Solusi satu-satunya, saran Edi, pemerintah Indonesia menempuh jalur diplomasi dengan pemerintah Malaysia. Saya kira penyelesaian jalur diplomasi yang lebih antarmenteri luar negeri untuk menjaga hubungan baik antar kedua negara, imbuhnya.

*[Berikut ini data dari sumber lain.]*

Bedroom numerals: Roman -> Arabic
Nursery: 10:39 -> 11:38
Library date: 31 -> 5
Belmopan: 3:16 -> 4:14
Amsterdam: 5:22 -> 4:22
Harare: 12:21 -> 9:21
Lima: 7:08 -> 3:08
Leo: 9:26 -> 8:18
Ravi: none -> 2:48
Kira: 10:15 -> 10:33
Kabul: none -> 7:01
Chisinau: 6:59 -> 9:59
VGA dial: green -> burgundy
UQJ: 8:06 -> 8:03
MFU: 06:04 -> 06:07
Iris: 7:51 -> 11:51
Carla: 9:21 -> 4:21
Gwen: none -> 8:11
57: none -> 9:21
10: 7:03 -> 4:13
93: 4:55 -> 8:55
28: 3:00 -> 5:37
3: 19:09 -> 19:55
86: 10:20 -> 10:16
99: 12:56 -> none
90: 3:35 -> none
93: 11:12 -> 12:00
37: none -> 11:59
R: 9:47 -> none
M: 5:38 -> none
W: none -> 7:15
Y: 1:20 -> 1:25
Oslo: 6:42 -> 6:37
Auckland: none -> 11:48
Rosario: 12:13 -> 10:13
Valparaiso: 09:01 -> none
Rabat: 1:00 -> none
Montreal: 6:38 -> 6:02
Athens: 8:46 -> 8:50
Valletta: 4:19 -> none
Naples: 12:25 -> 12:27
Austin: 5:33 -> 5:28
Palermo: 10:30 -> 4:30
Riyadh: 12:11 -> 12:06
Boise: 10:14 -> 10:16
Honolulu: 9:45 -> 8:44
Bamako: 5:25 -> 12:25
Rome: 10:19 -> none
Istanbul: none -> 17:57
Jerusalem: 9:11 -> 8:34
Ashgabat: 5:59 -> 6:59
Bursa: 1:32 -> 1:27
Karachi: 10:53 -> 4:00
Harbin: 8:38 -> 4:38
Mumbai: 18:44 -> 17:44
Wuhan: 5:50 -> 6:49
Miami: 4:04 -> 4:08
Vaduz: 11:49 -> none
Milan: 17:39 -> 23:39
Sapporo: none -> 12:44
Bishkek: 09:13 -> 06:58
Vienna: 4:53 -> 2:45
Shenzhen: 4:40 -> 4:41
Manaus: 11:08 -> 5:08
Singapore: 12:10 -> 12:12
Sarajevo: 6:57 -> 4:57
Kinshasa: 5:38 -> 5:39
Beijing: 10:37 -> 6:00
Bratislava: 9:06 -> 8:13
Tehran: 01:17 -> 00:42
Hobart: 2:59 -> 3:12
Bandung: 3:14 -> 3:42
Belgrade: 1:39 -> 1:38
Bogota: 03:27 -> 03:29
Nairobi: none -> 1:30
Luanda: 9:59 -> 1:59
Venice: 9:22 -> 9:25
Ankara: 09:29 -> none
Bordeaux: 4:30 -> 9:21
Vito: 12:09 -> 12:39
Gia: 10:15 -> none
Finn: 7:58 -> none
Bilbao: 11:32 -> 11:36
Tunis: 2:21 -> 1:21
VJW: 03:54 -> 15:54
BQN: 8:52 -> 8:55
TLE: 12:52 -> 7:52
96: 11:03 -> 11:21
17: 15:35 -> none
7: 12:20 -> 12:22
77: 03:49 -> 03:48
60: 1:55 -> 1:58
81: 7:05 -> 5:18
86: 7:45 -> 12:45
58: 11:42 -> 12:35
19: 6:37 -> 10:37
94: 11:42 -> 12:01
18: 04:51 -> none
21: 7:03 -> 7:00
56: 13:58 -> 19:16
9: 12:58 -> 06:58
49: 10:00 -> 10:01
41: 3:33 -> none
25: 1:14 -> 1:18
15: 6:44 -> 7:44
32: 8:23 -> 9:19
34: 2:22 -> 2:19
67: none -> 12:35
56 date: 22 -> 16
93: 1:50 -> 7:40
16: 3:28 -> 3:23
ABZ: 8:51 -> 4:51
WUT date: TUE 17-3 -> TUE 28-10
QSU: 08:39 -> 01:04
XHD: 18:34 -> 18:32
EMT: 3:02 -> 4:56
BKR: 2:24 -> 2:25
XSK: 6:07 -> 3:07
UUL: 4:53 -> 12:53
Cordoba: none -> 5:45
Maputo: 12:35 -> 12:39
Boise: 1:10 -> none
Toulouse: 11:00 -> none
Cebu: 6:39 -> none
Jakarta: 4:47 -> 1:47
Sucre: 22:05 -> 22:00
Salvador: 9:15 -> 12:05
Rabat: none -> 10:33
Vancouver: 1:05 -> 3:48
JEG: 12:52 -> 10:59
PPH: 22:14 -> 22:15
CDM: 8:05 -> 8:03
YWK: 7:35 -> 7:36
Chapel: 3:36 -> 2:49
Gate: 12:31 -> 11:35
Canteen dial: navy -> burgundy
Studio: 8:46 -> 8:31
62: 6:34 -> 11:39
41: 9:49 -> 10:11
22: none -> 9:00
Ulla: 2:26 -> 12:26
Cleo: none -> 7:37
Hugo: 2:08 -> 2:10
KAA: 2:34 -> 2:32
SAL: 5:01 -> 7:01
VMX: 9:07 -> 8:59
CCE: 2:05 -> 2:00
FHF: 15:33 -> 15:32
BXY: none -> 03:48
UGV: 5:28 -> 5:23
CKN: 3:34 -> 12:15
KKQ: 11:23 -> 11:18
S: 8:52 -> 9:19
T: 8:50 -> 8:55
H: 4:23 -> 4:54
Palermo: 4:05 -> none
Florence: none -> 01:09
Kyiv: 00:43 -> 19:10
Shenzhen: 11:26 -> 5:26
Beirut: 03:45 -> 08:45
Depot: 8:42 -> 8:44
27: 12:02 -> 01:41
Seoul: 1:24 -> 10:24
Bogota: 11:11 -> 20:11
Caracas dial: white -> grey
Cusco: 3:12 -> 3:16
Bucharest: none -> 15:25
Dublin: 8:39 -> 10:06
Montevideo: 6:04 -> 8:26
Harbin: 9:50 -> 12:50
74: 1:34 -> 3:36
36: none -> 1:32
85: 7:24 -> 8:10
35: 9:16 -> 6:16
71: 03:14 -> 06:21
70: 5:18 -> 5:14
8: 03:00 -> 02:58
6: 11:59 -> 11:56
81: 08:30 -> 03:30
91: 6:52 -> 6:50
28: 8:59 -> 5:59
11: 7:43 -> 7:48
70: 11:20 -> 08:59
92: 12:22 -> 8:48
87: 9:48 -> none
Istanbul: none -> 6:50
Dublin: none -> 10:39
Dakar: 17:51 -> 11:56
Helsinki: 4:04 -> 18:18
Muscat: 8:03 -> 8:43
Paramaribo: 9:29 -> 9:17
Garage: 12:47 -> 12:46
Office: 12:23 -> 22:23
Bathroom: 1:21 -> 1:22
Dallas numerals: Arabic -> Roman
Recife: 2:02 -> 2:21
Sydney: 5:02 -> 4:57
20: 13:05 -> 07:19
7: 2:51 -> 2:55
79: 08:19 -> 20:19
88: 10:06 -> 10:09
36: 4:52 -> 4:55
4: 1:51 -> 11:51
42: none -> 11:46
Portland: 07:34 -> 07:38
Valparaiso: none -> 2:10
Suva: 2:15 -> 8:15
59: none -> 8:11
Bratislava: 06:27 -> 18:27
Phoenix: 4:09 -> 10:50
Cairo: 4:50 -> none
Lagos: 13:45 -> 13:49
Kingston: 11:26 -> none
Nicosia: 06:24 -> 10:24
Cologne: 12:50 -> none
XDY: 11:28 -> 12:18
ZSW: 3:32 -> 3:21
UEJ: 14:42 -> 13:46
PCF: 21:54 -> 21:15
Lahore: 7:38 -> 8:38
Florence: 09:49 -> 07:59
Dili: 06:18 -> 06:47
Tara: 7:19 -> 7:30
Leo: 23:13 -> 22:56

Beberapa pekan belakangan ini hubungan Indonesia-Malaysia kembali memanas. Pemicunya masih masalah ‘klasik', yaitu saling klaim budaya. Setelah lagu Rasa Sayange dan Reog Ponorogo yang mencuat beberapa waktu lalu, kali ini giliran tari Pendet -tari tradisional asal Bali- yang menjadi rebutan Indonesia dan Malaysia. Belum juga reda konflik tari Pendet ini, pemerintah Malaysia kembali dituding menjiplak lagu keroncong lawas Indonesia untuk digubah menjadi lagu kebangsaan Malaysia.

 

Sering munculnya permasalahan saling klaim budaya antara kedua negara ini membuat Dirjen Hak Kekayaan Intelektual Depkumham Andy N Sommeng angkat bicara. Menurut dia, salah satu penyebab hal itu adalah karena belum jelasnya ketentuan yang mengatur perlindungan dan pelestarian produk budaya tradisional atau yang disebut dengan folklor. Berbeda dengan pengaturan hak kekayaan intelektual seperti hak cipta, merek, paten, dan desain industri. Andy mengungkapkan hal itu dalam temu wartawan di gedung Depkumham, Jakarta, Senin (31/8). 

 

Pernyataan itu menanggapi pemberitaan sejumlah media tentang kesimpangsiuran pemahaman produk budaya tradisional dan proses pendaftaran hak cipta atas folklor terkait kasus klaim Malaysia atas produk budaya Indonesia diantaranya lagu Rasa Sayange, Reog Ponorogo, dan terakhir kasus tari Pendet. Hal itu, kata Andy, disebabkan buruknya inventarisasi dan publikasi seni budaya Indonesia yang semestinya didaftarkan di lembaga internasional yang mengurusi hak kekayaan budaya agar tidak diklaim pihak lain.  

 

Andy menjelaskan perbedaan antara folklor dan hak cipta. Hak cipta menyangkut kreasi individu atau badan hukum untuk kepentingan ekonomi yang pendaftarannya bersifat tak wajib alias secara otomotis dilindungi. Sementara folklor merupakan warisan budaya antargenerasi, legenda dan tari-tarian misalnya yang hanya untuk kepentingan sosial budaya. Terkait perlindungan, hak cipta berbeda dengan folklor yang memiliki waktu tak terbatas dalam perlindungannya.